Even in this age when retired officers can begin a second career as a cable-news commentator, there is a certain well-founded unease when military leaders openly criticize their civilian superiors. It is a rare event and it speaks volumes about the seriousness of the breakdown in the administration's handling of Iraq.
If this were one or two generals, it may be easy to dismiss as merely a blip; but six, with the possibility of more, is an earthquake.
A current member of the military told me last week that comments by Senators such as Nancy Pelosi (D-CA) to the effect that we are losing the war offers aid to the enemy by giving enemy propagandists ammunition. That's a not-so-subtle way of calling someone a traitor. Yet, by that logic, so are these generals.
It's one thing to criticize politicians for trying to score cheap political points, but if you consider it in light of the generals' comments, perhaps they are putting the best interests of the country first. I doubt the generals are interested in putting their men or their respected services at risk.
I think they can clearly articulate that there is a distinction between saying the U.S. has lost the war and saying the administration can lose the war.
Public opinion is essential to the success of any war. However, unlike the administration expected, military deaths are not the primary source of declining support, it is their failed policies.

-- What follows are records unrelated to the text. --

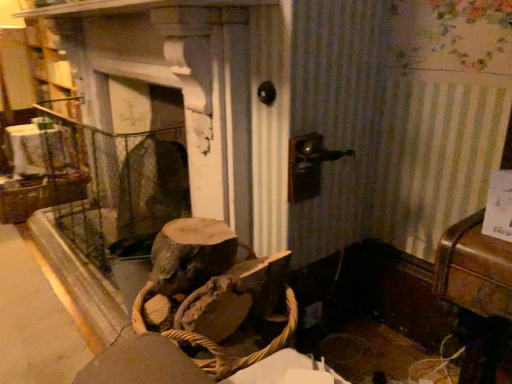 Where is `polished brass door handle at center right`? polished brass door handle at center right is located at coordinates (308, 165).

What is the approximate width of polished brass door handle at center right?

5.60 inches.

The width and height of the screenshot is (512, 384). Describe the element at coordinates (308, 165) in the screenshot. I see `polished brass door handle at center right` at that location.

Where is `polished brass door handle at center right`? The height and width of the screenshot is (384, 512). polished brass door handle at center right is located at coordinates (308, 165). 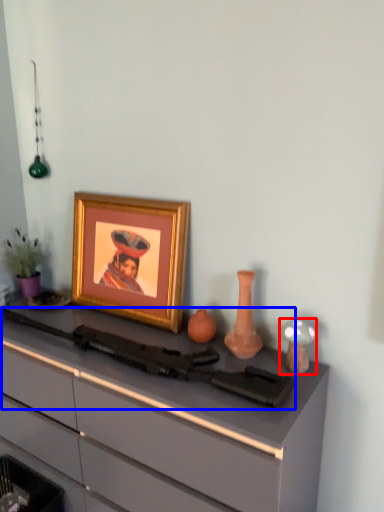 Question: Which object appears farthest to the camera in this image, candle holder (highlighted by a red box) or rifle (highlighted by a blue box)?

Choices:
 (A) candle holder
 (B) rifle

Answer: (A) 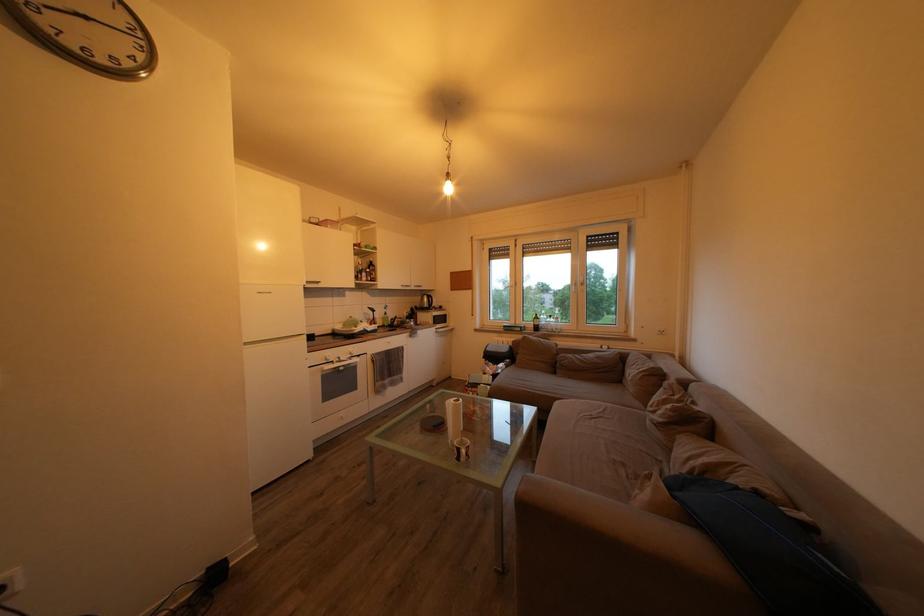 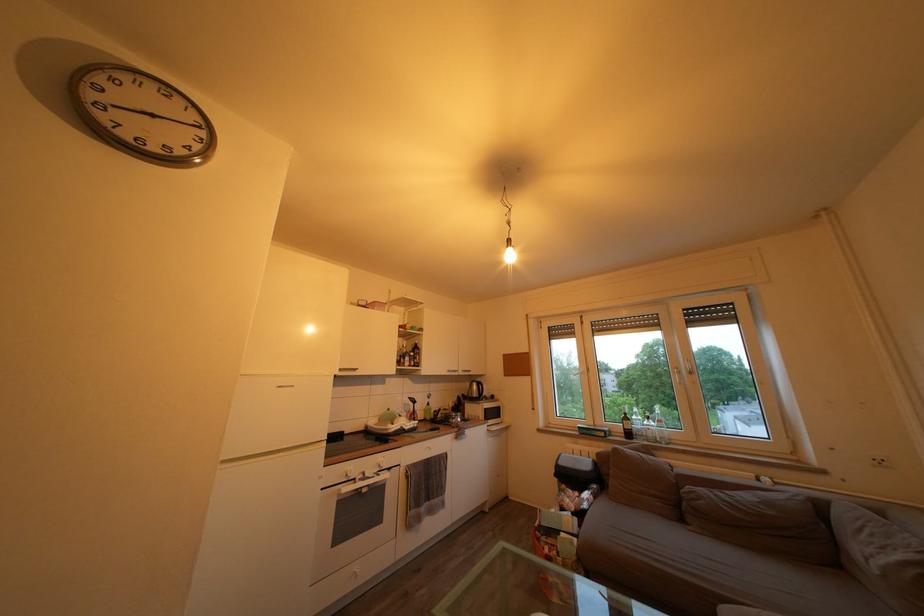 Locate, in the second image, the point that corresponds to (x=588, y=286) in the first image.

(691, 371) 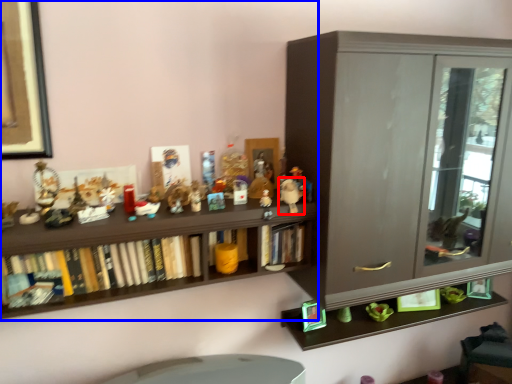 Question: Which of the following is the farthest to the observer, toy (highlighted by a red box) or shelf (highlighted by a blue box)?

Choices:
 (A) toy
 (B) shelf

Answer: (A) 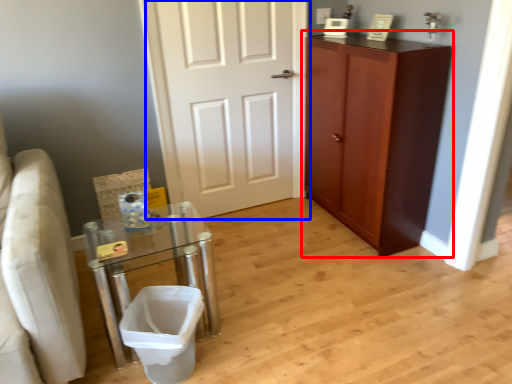 Question: Which point is further to the camera, cabinetry (highlighted by a red box) or door (highlighted by a blue box)?

Choices:
 (A) cabinetry
 (B) door

Answer: (B) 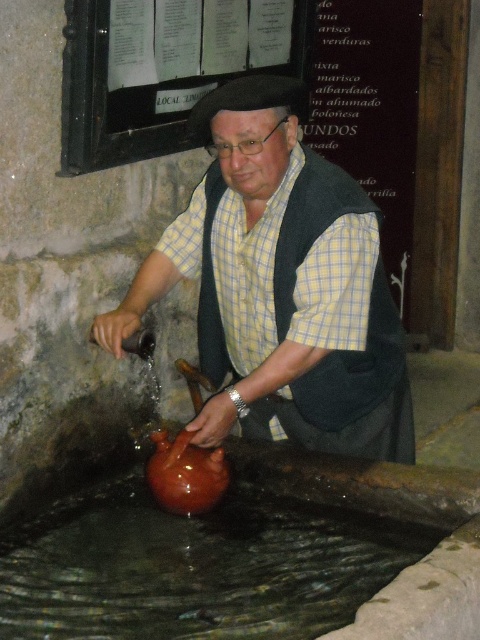 You are a visitor in a pottery workshop and see the matte brown jug at center and the brown matte water at lower center. The workshop has a strict rule that objects must be at least 60 centimeters apart for safety. Are these two items violating the rule?

The matte brown jug at center and brown matte water at lower center are 58.96 centimeters apart, which is less than the required 60 centimeters. Therefore, they are violating the workshop safety rule.

You are a photographer standing in front of the matte brown jug at center. You want to take a closeup shot of the jug without moving it. What is the minimum distance you need to move forward to get the jug into focus if your camera requires the subject to be at least 1.5 meters away?

The matte brown jug at center is currently 2.23 meters away from the camera. Since the camera requires the subject to be at least 1.5 meters away, you do not need to move forward. The jug is already within the required distance range for focusing. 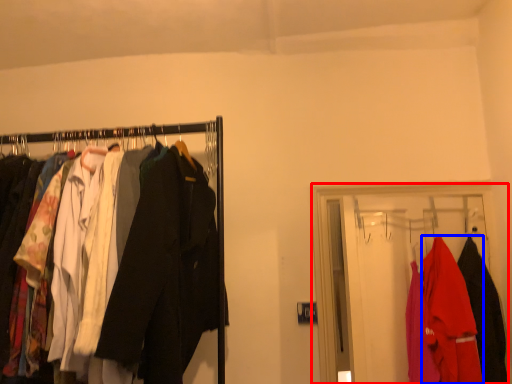 Question: Which point is further to the camera, closet (highlighted by a red box) or fancy dress (highlighted by a blue box)?

Choices:
 (A) closet
 (B) fancy dress

Answer: (A) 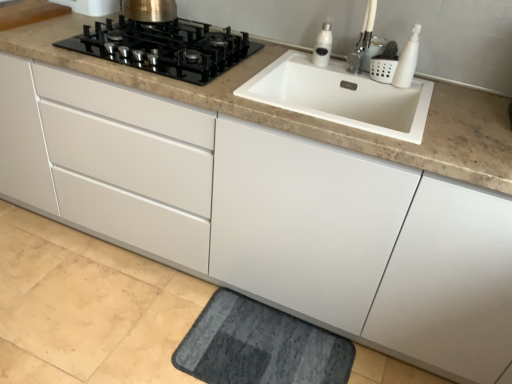 Question: From a real-world perspective, is white matte soap dispenser at upper right, the 2th soap dispenser when ordered from back to front, on top of white ceramic faucet at upper right?

Choices:
 (A) yes
 (B) no

Answer: (B)

Question: Is white matte soap dispenser at upper right, which is counted as the 2th soap dispenser, starting from the left, not within white ceramic faucet at upper right?

Choices:
 (A) yes
 (B) no

Answer: (A)

Question: Does white matte soap dispenser at upper right, which is counted as the 1th soap dispenser, starting from the right, contain white ceramic faucet at upper right?

Choices:
 (A) yes
 (B) no

Answer: (B)

Question: Can you see white matte soap dispenser at upper right, which is counted as the 1th soap dispenser, starting from the right, touching white ceramic faucet at upper right?

Choices:
 (A) yes
 (B) no

Answer: (B)

Question: Does white matte soap dispenser at upper right, the 2th soap dispenser when ordered from back to front, turn towards white ceramic faucet at upper right?

Choices:
 (A) yes
 (B) no

Answer: (B)

Question: Is white glossy soap dispenser at upper right, the 1th soap dispenser positioned from the left, taller or shorter than black glass gas stove at upper left?

Choices:
 (A) tall
 (B) short

Answer: (A)

Question: Considering the positions of white glossy soap dispenser at upper right, the 1th soap dispenser positioned from the left, and black glass gas stove at upper left in the image, is white glossy soap dispenser at upper right, the 1th soap dispenser positioned from the left, bigger or smaller than black glass gas stove at upper left?

Choices:
 (A) small
 (B) big

Answer: (A)

Question: Is point (330, 26) closer or farther from the camera than point (147, 46)?

Choices:
 (A) closer
 (B) farther

Answer: (B)

Question: Visually, is white glossy soap dispenser at upper right, the second soap dispenser from the right, positioned to the left or to the right of black glass gas stove at upper left?

Choices:
 (A) left
 (B) right

Answer: (B)

Question: Is point (369, 24) positioned closer to the camera than point (281, 342)?

Choices:
 (A) closer
 (B) farther

Answer: (A)

Question: Is white ceramic faucet at upper right to the left or to the right of dark gray textured bath mat at lower center in the image?

Choices:
 (A) right
 (B) left

Answer: (A)

Question: Relative to dark gray textured bath mat at lower center, is white ceramic faucet at upper right in front or behind?

Choices:
 (A) front
 (B) behind

Answer: (A)

Question: Is white ceramic faucet at upper right bigger or smaller than dark gray textured bath mat at lower center?

Choices:
 (A) small
 (B) big

Answer: (A)

Question: From their relative heights in the image, would you say white glossy soap dispenser at upper right, which appears as the 2th soap dispenser when viewed from the front, is taller or shorter than dark gray textured bath mat at lower center?

Choices:
 (A) short
 (B) tall

Answer: (B)

Question: Looking at the image, does white glossy soap dispenser at upper right, the 1th soap dispenser positioned from the left, seem bigger or smaller compared to dark gray textured bath mat at lower center?

Choices:
 (A) small
 (B) big

Answer: (A) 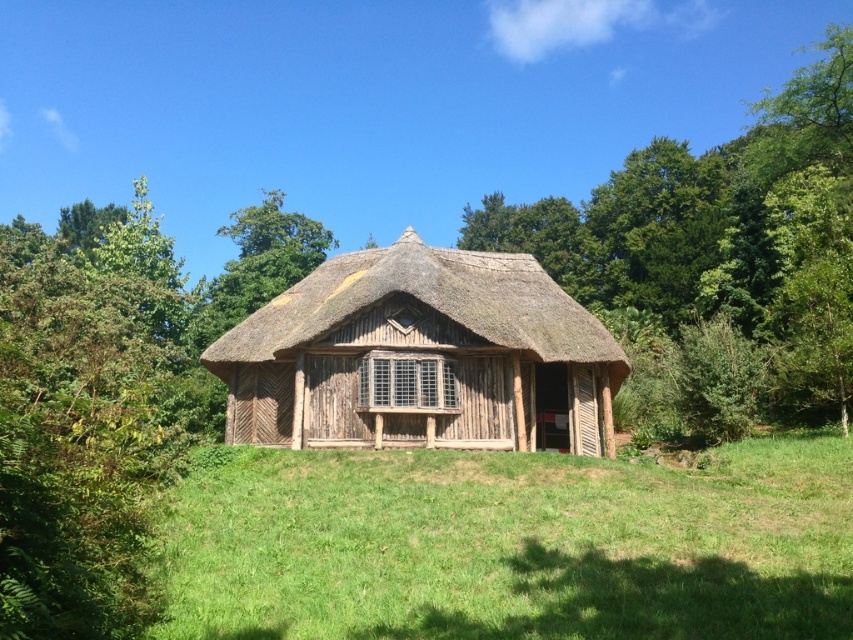 Between green grass at center and thatched straw roof at center, which one appears on the left side from the viewer's perspective?

thatched straw roof at center is more to the left.

Is green grass at center above thatched straw roof at center?

No, green grass at center is not above thatched straw roof at center.

Which is in front, point (747, 465) or point (326, 284)?

Point (747, 465) is more forward.

The width and height of the screenshot is (853, 640). Identify the location of green grass at center. (511, 545). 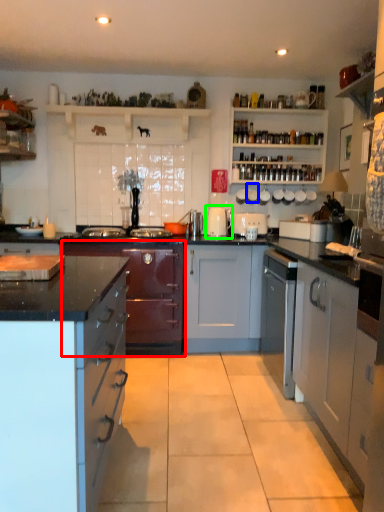 Question: Based on their relative distances, which object is farther from cabinetry (highlighted by a red box)? Choose from appliance (highlighted by a blue box) and appliance (highlighted by a green box).

Choices:
 (A) appliance
 (B) appliance

Answer: (A) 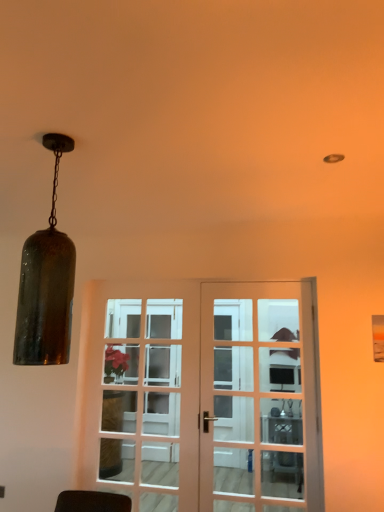 Question: Looking at their shapes, would you say white glass screen door at center is wider or thinner than matte white door at center, marked as the second door in a left-to-right arrangement?

Choices:
 (A) thin
 (B) wide

Answer: (B)

Question: In terms of height, does white glass screen door at center look taller or shorter compared to matte white door at center, which appears as the 1th door when viewed from the right?

Choices:
 (A) short
 (B) tall

Answer: (B)

Question: Estimate the real-world distances between objects in this image. Which object is closer to the amber glass pendant light at left?

Choices:
 (A) metallic silver table at center
 (B) matte white door at center, which appears as the 1th door when viewed from the right
 (C) wooden glass door at center, which is the second door from right to left
 (D) white glass screen door at center

Answer: (D)

Question: Which of these objects is positioned farthest from the metallic silver table at center?

Choices:
 (A) wooden glass door at center, which is the second door from right to left
 (B) amber glass pendant light at left
 (C) white glass screen door at center
 (D) matte white door at center, which appears as the 1th door when viewed from the right

Answer: (B) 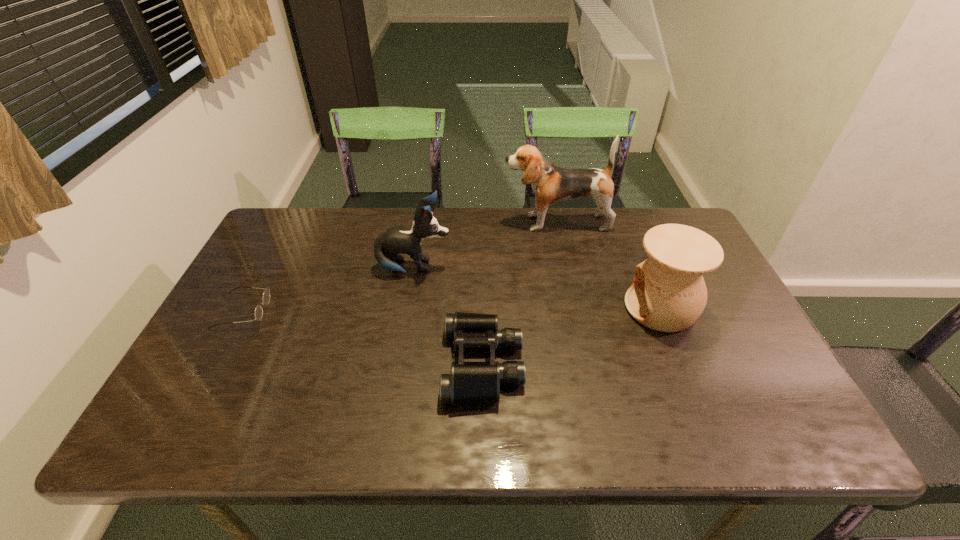 The height and width of the screenshot is (540, 960). What are the coordinates of `vacant space that is in between the binoculars and the pottery` in the screenshot? It's located at (572, 336).

At what (x,y) coordinates should I click in order to perform the action: click on vacant area between the left puppy and the pottery. Please return your answer as a coordinate pair (x, y). Looking at the image, I should click on (538, 288).

At what (x,y) coordinates should I click in order to perform the action: click on empty location between the spectacles and the binoculars. Please return your answer as a coordinate pair (x, y). The height and width of the screenshot is (540, 960). Looking at the image, I should click on (363, 337).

The administration spent so much time trying to insulate the public through glowing pronouncements of certain victory, restricting deployment to politically "acceptable" numbers and focusing only on intelligence that agreed with their view of the world, that they seem to have convinced themselves as much as the public that they were in for a walk in the park.
If they had been honest from the start, we would likely be in a very different situation.